All this to blow the NRA, whose annual budget of $200 million gives them plenty of insider influence. Go on, become a member, and get your discount on a muzzled shot gun. While doing so, think about the 270,000 Americans who have died by guns in the United States since 2001.

Speaking of blow jobs and Republicans, Newt Gingrich says his passionate hard work for his country contributed to his marital infidelity. Really, he said this in an interview posted Wednesday by The Christian Broadcasting Network. Gingrich -- who recently converted to Catholicism of course -- said he had sought God's forgiveness for mistakes in his past. Recall the married Newt was screwing his intern with gleeful tongue wagging abandon while demanding Clinton's impeachment for the Monica Lewinsky affair. Now Newt wants to be President. With prescience, Gingrich should have suggested Clinton's Oval Office dalliance a trifle but, sadly for him, his best nature kicks him in his groin. Again.

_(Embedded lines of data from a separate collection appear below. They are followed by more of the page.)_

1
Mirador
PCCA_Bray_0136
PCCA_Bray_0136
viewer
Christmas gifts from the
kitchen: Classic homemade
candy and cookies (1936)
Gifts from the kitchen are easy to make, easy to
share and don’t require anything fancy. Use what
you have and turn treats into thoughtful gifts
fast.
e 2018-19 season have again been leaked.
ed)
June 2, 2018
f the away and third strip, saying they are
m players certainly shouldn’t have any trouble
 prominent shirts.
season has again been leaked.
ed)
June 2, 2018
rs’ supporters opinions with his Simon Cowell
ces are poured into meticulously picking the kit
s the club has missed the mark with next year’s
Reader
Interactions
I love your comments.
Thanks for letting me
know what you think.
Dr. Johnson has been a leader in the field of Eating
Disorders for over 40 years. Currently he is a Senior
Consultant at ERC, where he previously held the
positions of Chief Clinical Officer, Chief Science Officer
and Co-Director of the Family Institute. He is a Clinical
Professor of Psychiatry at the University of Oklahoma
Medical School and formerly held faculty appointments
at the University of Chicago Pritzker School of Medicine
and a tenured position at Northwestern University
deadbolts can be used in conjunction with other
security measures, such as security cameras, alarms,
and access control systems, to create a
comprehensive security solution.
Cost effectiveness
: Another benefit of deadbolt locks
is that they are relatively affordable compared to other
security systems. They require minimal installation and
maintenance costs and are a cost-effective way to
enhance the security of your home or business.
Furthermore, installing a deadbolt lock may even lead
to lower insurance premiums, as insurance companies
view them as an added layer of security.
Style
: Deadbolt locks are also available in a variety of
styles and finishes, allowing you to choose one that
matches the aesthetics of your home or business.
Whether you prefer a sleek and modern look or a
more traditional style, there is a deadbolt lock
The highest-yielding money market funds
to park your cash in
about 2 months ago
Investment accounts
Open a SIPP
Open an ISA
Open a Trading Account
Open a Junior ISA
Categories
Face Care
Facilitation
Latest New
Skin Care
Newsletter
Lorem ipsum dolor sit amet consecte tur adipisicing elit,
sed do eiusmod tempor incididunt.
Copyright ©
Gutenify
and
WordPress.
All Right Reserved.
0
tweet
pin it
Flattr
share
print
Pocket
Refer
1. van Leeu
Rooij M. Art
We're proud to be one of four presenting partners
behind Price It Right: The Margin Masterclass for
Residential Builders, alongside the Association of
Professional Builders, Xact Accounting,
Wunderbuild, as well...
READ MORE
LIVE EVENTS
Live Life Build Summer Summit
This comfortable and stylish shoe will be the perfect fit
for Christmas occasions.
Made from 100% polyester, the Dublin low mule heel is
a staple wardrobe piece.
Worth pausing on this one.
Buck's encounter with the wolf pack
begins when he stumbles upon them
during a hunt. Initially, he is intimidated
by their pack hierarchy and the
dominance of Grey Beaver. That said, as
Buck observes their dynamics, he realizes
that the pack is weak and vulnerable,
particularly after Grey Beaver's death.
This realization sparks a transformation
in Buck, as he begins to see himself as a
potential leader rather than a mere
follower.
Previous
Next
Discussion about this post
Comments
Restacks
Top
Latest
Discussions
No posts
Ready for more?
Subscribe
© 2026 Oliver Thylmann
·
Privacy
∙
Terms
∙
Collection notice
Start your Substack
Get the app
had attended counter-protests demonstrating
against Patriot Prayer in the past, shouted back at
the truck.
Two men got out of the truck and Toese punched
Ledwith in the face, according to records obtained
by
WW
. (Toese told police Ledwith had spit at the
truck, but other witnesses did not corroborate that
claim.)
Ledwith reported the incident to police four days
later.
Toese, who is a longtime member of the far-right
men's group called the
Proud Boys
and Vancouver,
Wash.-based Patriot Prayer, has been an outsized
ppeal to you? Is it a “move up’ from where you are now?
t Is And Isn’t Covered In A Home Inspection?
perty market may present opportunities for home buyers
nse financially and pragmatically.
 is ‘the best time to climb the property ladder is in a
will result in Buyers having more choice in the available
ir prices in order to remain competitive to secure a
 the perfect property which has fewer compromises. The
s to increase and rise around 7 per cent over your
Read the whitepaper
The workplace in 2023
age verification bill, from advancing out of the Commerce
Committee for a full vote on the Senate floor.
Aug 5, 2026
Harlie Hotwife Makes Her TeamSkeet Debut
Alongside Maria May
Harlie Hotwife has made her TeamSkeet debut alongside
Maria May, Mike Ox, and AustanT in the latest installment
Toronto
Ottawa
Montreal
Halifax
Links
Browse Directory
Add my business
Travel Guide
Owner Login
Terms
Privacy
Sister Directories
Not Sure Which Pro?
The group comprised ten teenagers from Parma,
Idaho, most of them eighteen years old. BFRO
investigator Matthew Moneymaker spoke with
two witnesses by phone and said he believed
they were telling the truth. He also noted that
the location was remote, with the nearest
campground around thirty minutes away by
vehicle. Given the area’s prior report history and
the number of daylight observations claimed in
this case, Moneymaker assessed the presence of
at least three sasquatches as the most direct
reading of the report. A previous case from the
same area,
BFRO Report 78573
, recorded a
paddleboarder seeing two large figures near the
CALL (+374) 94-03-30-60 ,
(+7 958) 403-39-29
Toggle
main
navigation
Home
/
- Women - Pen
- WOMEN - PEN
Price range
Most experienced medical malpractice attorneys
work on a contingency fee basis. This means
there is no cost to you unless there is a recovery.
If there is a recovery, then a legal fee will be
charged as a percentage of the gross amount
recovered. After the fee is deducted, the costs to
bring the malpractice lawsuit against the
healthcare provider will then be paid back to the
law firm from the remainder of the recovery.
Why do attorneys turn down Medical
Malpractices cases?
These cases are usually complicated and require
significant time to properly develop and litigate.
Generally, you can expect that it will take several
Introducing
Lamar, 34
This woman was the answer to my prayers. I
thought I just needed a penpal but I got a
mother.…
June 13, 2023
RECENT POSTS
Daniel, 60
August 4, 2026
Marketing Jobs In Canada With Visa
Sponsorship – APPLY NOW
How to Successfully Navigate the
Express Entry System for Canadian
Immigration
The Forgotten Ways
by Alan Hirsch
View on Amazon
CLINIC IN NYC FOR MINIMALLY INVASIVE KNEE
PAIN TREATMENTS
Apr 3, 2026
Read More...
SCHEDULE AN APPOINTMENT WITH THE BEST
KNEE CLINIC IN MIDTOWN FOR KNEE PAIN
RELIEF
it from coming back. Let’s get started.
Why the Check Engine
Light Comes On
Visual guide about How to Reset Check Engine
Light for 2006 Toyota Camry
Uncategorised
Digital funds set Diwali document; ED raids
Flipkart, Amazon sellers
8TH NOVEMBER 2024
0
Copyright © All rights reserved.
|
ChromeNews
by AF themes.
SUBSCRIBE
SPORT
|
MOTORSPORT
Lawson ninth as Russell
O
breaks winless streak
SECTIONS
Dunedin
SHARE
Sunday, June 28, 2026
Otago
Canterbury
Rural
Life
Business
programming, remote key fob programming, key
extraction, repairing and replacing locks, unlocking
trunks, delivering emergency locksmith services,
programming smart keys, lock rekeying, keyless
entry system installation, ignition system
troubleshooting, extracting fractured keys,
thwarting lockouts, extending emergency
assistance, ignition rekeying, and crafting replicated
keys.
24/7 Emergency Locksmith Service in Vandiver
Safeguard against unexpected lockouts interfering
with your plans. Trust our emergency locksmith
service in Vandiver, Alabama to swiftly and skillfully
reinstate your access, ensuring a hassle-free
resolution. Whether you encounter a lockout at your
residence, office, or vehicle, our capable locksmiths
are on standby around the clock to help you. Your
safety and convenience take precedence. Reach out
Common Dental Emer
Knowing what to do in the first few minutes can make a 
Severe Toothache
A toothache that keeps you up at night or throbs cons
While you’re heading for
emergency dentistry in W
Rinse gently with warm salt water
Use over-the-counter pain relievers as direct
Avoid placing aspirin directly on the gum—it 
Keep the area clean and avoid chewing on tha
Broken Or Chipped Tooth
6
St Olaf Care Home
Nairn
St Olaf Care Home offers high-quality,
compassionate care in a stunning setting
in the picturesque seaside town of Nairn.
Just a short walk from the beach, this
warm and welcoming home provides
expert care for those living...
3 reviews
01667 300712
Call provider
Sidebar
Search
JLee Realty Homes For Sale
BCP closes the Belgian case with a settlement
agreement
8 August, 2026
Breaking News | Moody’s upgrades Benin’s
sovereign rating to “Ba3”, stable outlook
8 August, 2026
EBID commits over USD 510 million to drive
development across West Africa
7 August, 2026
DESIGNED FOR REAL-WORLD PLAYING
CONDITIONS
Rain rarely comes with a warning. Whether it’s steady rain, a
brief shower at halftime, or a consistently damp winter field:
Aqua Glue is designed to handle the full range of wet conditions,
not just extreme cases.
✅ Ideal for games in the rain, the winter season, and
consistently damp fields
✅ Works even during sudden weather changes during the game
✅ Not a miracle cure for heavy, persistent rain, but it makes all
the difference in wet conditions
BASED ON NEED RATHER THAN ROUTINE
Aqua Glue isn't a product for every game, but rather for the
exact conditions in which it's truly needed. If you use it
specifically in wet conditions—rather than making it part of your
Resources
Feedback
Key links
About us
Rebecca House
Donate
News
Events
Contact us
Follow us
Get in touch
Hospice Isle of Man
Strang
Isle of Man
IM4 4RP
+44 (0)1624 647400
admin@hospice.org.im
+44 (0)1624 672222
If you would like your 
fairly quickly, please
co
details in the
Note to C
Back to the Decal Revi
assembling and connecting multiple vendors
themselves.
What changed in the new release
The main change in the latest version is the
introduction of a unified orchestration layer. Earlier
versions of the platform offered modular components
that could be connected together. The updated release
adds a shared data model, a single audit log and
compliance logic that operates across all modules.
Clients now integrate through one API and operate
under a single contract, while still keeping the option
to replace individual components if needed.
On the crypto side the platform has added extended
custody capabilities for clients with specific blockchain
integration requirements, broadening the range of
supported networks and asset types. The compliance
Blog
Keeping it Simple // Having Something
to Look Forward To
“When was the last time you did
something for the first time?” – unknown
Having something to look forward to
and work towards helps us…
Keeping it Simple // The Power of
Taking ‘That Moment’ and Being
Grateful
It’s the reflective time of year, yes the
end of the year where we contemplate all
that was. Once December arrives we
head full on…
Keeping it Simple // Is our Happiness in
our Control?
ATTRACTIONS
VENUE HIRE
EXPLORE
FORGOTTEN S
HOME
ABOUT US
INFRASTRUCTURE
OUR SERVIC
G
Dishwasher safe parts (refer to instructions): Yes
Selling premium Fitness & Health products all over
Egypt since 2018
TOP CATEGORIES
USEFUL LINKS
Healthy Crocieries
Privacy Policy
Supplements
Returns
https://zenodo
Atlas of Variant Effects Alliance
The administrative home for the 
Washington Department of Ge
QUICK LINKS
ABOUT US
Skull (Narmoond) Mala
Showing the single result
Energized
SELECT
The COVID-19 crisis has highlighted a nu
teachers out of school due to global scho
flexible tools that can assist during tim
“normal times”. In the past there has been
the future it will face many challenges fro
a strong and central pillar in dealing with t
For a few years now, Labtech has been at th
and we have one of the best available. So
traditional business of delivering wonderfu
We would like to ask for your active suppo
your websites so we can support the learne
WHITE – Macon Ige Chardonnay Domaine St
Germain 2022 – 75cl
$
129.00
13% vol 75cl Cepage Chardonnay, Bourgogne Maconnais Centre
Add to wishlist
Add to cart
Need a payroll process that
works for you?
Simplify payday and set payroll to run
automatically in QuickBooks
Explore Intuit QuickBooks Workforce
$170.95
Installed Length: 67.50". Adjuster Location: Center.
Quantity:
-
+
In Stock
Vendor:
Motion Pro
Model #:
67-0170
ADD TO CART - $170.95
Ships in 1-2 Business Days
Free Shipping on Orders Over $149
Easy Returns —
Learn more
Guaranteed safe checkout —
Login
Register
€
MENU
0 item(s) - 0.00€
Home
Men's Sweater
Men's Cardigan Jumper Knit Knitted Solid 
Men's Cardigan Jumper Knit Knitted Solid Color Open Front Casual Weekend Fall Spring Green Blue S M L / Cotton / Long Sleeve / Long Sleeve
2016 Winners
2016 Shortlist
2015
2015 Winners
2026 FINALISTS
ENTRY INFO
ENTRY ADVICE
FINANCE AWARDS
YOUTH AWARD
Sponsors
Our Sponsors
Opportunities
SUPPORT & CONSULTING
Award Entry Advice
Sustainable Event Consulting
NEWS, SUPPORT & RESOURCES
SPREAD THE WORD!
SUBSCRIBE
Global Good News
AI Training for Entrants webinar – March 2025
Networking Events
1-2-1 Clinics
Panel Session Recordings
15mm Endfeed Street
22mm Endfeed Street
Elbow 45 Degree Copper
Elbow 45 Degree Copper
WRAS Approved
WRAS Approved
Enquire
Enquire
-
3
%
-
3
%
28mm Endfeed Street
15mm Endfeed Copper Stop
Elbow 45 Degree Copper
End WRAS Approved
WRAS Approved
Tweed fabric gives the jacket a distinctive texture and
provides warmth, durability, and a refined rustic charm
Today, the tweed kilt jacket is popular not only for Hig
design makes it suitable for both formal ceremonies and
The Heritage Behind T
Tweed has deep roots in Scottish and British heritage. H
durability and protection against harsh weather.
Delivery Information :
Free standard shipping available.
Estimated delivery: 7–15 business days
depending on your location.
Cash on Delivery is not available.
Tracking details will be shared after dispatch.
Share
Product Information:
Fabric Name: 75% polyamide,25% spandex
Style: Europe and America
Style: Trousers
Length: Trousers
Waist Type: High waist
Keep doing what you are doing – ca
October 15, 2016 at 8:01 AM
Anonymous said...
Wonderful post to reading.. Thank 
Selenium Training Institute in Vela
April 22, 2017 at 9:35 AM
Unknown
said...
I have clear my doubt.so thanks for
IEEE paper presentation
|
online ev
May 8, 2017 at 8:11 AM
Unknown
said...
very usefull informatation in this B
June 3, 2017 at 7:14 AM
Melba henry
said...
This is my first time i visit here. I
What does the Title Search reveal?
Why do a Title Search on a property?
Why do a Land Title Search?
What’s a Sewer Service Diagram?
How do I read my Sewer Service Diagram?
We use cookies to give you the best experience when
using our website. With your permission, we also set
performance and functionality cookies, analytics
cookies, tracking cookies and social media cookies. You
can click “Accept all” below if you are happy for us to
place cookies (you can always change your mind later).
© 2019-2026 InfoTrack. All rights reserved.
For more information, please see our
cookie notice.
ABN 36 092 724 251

Photo by Mister Tim from the www.

Wednesday, March 9

Swimmer

Here is how Sonnet/I accommodate two evening sessions at different times and pools: 5:30PM pick up Eitan, Madeleine (double-check for goggles, swimsuits, towels and gear), drive to ABC pool and watch Madeleine for 75 minutes; (double-check goggles, swimsuit, towel and gear) race across southwest London to drop off Eitan at XYZ pool. Drive home, Madeleine dinner. Back to the XYZ for Eitan (double-check goggles, swimsuit, towel and gear) then home, dinner, brush teeth and bed by 10PM. Eitan can stay up as late as he wants.

Elf

I visit Madeleine's class to tell a story - this time, about "fantasy" which is being taught as part of the curricula. Madeleine is my trusted assistant elf. My on-the-fly tale about Bobby Bogart (which gets a chuckle) who enters Middlearth, via a hidden basement door, finding himself at the "Strange and Wonderful Creatures" ball where he is the only human-child, surrounded by witches, ogres, trolls, elfs, dwarfs and wizards. To return home, Bobby must retrieve Princes Leia who slumbers under a spell at the end of a long, dark cave inside a mountain guarded by a dragon. Nobody will go with Bobby except a troll and I tell the adventure from the troll's perspective, dressed for the part including a wicked nose, walking shaft and orange red hair purchased at "Party Palace" (agree, this is an interpretation). On the way to Leia, Bobby and the troll discover three ogre-brothers debating whether to kill a girl and grind her bones or roast her on the fire spit; a botched rescue finds Bobby and the troll in the same predicament with the sun-up in two hours - trolls, we know, turn to stone in daylight. Bobby negotiates everyone's release in return for gold, to be found in the dragon's mountain. The ogres keep the girl for recourse and promise to eat her in 21 days if no treasure. Eventually Princess Liea freed, the dragon thwarted, the girl saved. All made possible by the help of kind elves (Madeleine) and therein lies my message to the kids: whenever faced by life's challenges, ask for help and it can usually be solved.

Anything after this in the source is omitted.